Prompt:
Look for "Blue" in the material below and show each line that contains it.
***** Extracted entries *****
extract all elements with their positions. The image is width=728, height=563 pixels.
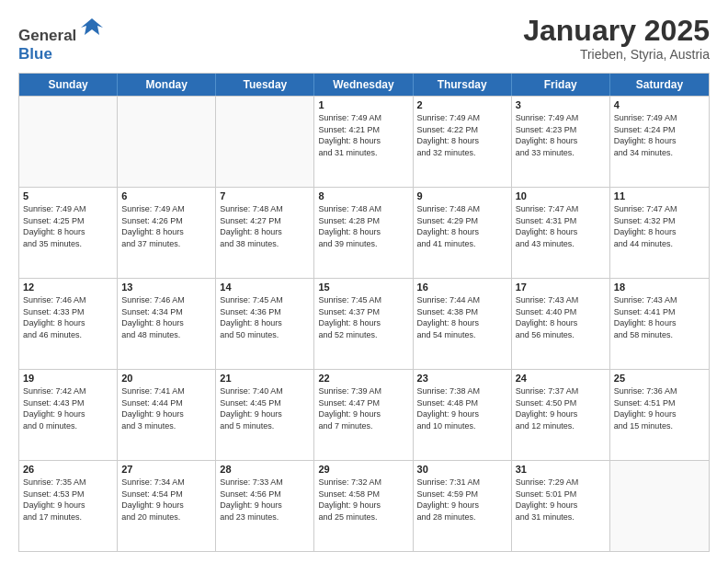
day-number: 3 [516, 99, 606, 110]
day-info: Sunrise: 7:40 AM Sunset: 4:45 PM Dayligh… [220, 385, 310, 431]
day-number: 21 [220, 373, 310, 384]
day-number: 13 [121, 282, 211, 293]
day-number: 31 [516, 464, 606, 475]
calendar-cell: 22Sunrise: 7:39 AM Sunset: 4:47 PM Dayli… [314, 370, 413, 460]
day-number: 17 [516, 282, 606, 293]
header: General Blue January 2025 Trieben, Styri… [18, 15, 710, 63]
logo: General Blue [18, 15, 105, 63]
day-header-thursday: Thursday [414, 74, 512, 96]
day-info: Sunrise: 7:47 AM Sunset: 4:32 PM Dayligh… [614, 203, 705, 249]
calendar-cell: 2Sunrise: 7:49 AM Sunset: 4:22 PM Daylig… [414, 97, 512, 187]
day-info: Sunrise: 7:49 AM Sunset: 4:23 PM Dayligh… [516, 112, 606, 158]
calendar-cell: 12Sunrise: 7:46 AM Sunset: 4:33 PM Dayli… [19, 279, 118, 369]
day-info: Sunrise: 7:31 AM Sunset: 4:59 PM Dayligh… [417, 477, 507, 523]
logo-bird-icon [79, 15, 105, 40]
day-number: 7 [220, 190, 310, 201]
day-info: Sunrise: 7:49 AM Sunset: 4:22 PM Dayligh… [417, 112, 507, 158]
day-number: 27 [121, 464, 211, 475]
day-info: Sunrise: 7:32 AM Sunset: 4:58 PM Dayligh… [318, 477, 408, 523]
calendar-cell: 28Sunrise: 7:33 AM Sunset: 4:56 PM Dayli… [216, 461, 314, 551]
day-number: 29 [318, 464, 408, 475]
calendar-cell: 21Sunrise: 7:40 AM Sunset: 4:45 PM Dayli… [216, 370, 314, 460]
calendar-week-5: 26Sunrise: 7:35 AM Sunset: 4:53 PM Dayli… [19, 460, 709, 551]
day-info: Sunrise: 7:29 AM Sunset: 5:01 PM Dayligh… [516, 477, 606, 523]
day-number: 24 [516, 373, 606, 384]
logo-general: General [18, 27, 76, 44]
day-info: Sunrise: 7:44 AM Sunset: 4:38 PM Dayligh… [417, 294, 507, 340]
calendar-cell [216, 97, 314, 187]
day-number: 25 [614, 373, 705, 384]
day-number: 28 [220, 464, 310, 475]
day-info: Sunrise: 7:49 AM Sunset: 4:26 PM Dayligh… [121, 203, 211, 249]
calendar-body: 1Sunrise: 7:49 AM Sunset: 4:21 PM Daylig… [19, 96, 709, 551]
calendar-cell: 10Sunrise: 7:47 AM Sunset: 4:31 PM Dayli… [512, 188, 610, 278]
day-info: Sunrise: 7:37 AM Sunset: 4:50 PM Dayligh… [516, 385, 606, 431]
day-number: 12 [23, 282, 113, 293]
calendar-week-1: 1Sunrise: 7:49 AM Sunset: 4:21 PM Daylig… [19, 96, 709, 187]
day-info: Sunrise: 7:49 AM Sunset: 4:24 PM Dayligh… [614, 112, 705, 158]
day-header-friday: Friday [512, 74, 610, 96]
calendar-subtitle: Trieben, Styria, Austria [523, 47, 710, 62]
day-info: Sunrise: 7:48 AM Sunset: 4:29 PM Dayligh… [417, 203, 507, 249]
day-number: 26 [23, 464, 113, 475]
day-number: 16 [417, 282, 507, 293]
calendar-cell: 6Sunrise: 7:49 AM Sunset: 4:26 PM Daylig… [118, 188, 216, 278]
day-header-tuesday: Tuesday [216, 74, 314, 96]
calendar-cell: 15Sunrise: 7:45 AM Sunset: 4:37 PM Dayli… [314, 279, 413, 369]
calendar: SundayMondayTuesdayWednesdayThursdayFrid… [18, 73, 710, 552]
day-header-wednesday: Wednesday [314, 74, 413, 96]
calendar-cell: 7Sunrise: 7:48 AM Sunset: 4:27 PM Daylig… [216, 188, 314, 278]
day-info: Sunrise: 7:46 AM Sunset: 4:34 PM Dayligh… [121, 294, 211, 340]
day-info: Sunrise: 7:36 AM Sunset: 4:51 PM Dayligh… [614, 385, 705, 431]
day-number: 1 [318, 99, 408, 110]
page: General Blue January 2025 Trieben, Styri… [0, 0, 728, 563]
day-info: Sunrise: 7:43 AM Sunset: 4:41 PM Dayligh… [614, 294, 705, 340]
calendar-cell: 14Sunrise: 7:45 AM Sunset: 4:36 PM Dayli… [216, 279, 314, 369]
calendar-week-2: 5Sunrise: 7:49 AM Sunset: 4:25 PM Daylig… [19, 187, 709, 278]
day-info: Sunrise: 7:39 AM Sunset: 4:47 PM Dayligh… [318, 385, 408, 431]
day-info: Sunrise: 7:45 AM Sunset: 4:36 PM Dayligh… [220, 294, 310, 340]
calendar-title: January 2025 [523, 15, 710, 47]
calendar-cell: 31Sunrise: 7:29 AM Sunset: 5:01 PM Dayli… [512, 461, 610, 551]
day-info: Sunrise: 7:34 AM Sunset: 4:54 PM Dayligh… [121, 477, 211, 523]
day-info: Sunrise: 7:33 AM Sunset: 4:56 PM Dayligh… [220, 477, 310, 523]
calendar-cell: 4Sunrise: 7:49 AM Sunset: 4:24 PM Daylig… [610, 97, 709, 187]
day-info: Sunrise: 7:43 AM Sunset: 4:40 PM Dayligh… [516, 294, 606, 340]
calendar-cell [19, 97, 118, 187]
calendar-cell: 5Sunrise: 7:49 AM Sunset: 4:25 PM Daylig… [19, 188, 118, 278]
logo-blue: Blue [18, 45, 52, 63]
day-info: Sunrise: 7:38 AM Sunset: 4:48 PM Dayligh… [417, 385, 507, 431]
day-number: 11 [614, 190, 705, 201]
calendar-cell: 23Sunrise: 7:38 AM Sunset: 4:48 PM Dayli… [414, 370, 512, 460]
calendar-header-row: SundayMondayTuesdayWednesdayThursdayFrid… [19, 74, 709, 96]
day-info: Sunrise: 7:48 AM Sunset: 4:27 PM Dayligh… [220, 203, 310, 249]
day-info: Sunrise: 7:45 AM Sunset: 4:37 PM Dayligh… [318, 294, 408, 340]
calendar-cell [118, 97, 216, 187]
calendar-cell: 24Sunrise: 7:37 AM Sunset: 4:50 PM Dayli… [512, 370, 610, 460]
day-number: 22 [318, 373, 408, 384]
calendar-week-4: 19Sunrise: 7:42 AM Sunset: 4:43 PM Dayli… [19, 369, 709, 460]
day-info: Sunrise: 7:49 AM Sunset: 4:25 PM Dayligh… [23, 203, 113, 249]
day-number: 8 [318, 190, 408, 201]
day-header-saturday: Saturday [610, 74, 709, 96]
day-number: 23 [417, 373, 507, 384]
day-header-monday: Monday [118, 74, 216, 96]
calendar-cell: 9Sunrise: 7:48 AM Sunset: 4:29 PM Daylig… [414, 188, 512, 278]
calendar-cell: 27Sunrise: 7:34 AM Sunset: 4:54 PM Dayli… [118, 461, 216, 551]
calendar-cell: 18Sunrise: 7:43 AM Sunset: 4:41 PM Dayli… [610, 279, 709, 369]
calendar-cell [610, 461, 709, 551]
day-number: 14 [220, 282, 310, 293]
day-info: Sunrise: 7:42 AM Sunset: 4:43 PM Dayligh… [23, 385, 113, 431]
day-info: Sunrise: 7:46 AM Sunset: 4:33 PM Dayligh… [23, 294, 113, 340]
day-number: 5 [23, 190, 113, 201]
day-info: Sunrise: 7:47 AM Sunset: 4:31 PM Dayligh… [516, 203, 606, 249]
calendar-cell: 26Sunrise: 7:35 AM Sunset: 4:53 PM Dayli… [19, 461, 118, 551]
calendar-cell: 11Sunrise: 7:47 AM Sunset: 4:32 PM Dayli… [610, 188, 709, 278]
calendar-cell: 19Sunrise: 7:42 AM Sunset: 4:43 PM Dayli… [19, 370, 118, 460]
calendar-cell: 3Sunrise: 7:49 AM Sunset: 4:23 PM Daylig… [512, 97, 610, 187]
day-info: Sunrise: 7:41 AM Sunset: 4:44 PM Dayligh… [121, 385, 211, 431]
day-number: 9 [417, 190, 507, 201]
day-header-sunday: Sunday [19, 74, 118, 96]
calendar-cell: 30Sunrise: 7:31 AM Sunset: 4:59 PM Dayli… [414, 461, 512, 551]
day-number: 19 [23, 373, 113, 384]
*****
Task response:
header: General Blue January 2025 Trieben, Styri… [18, 15, 710, 63]
logo: General Blue [18, 15, 105, 63]
page: General Blue January 2025 Trieben, Styri… [0, 0, 728, 563]
logo-blue: Blue [18, 45, 52, 63]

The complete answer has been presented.